=== Begin Enclosure ===

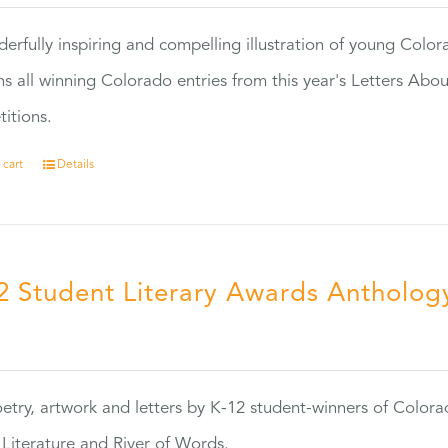
erfully inspiring and compelling illustration of young Colo
ns all winning Colorado entries from this year's Letters Abo
itions.
 cart
Details
2 Student Literary Awards Antholog
0
etry, artwork and letters by K-12 student-winners of Colora
Literature and River of Words.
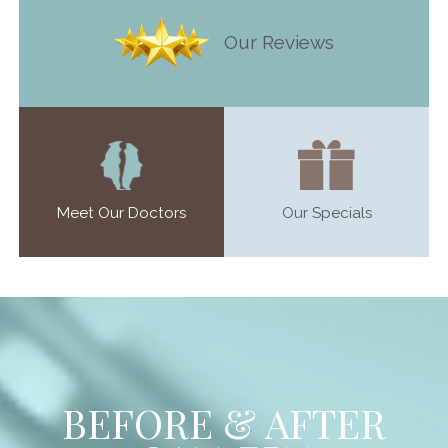
Our Reviews
Meet Our Doctors
Our Specials
BEFORE & AFTER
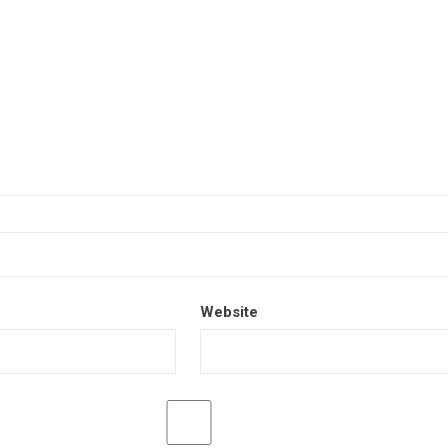
Website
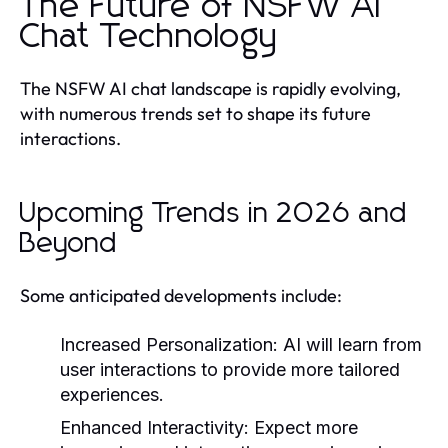
The Future of NSFW AI
Chat Technology
The NSFW AI chat landscape is rapidly evolving,
with numerous trends set to shape its future
interactions.
Upcoming Trends in 2026 and
Beyond
Some anticipated developments include:
Increased Personalization:
AI will learn from
user interactions to provide more tailored
experiences.
Enhanced Interactivity:
Expect more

=== End Enclosure ===

◆ Goal of the exercise: From the material above, copy every line that has the word "interactions" in it.

◆ Written solution:
interactions.
user interactions to provide more tailored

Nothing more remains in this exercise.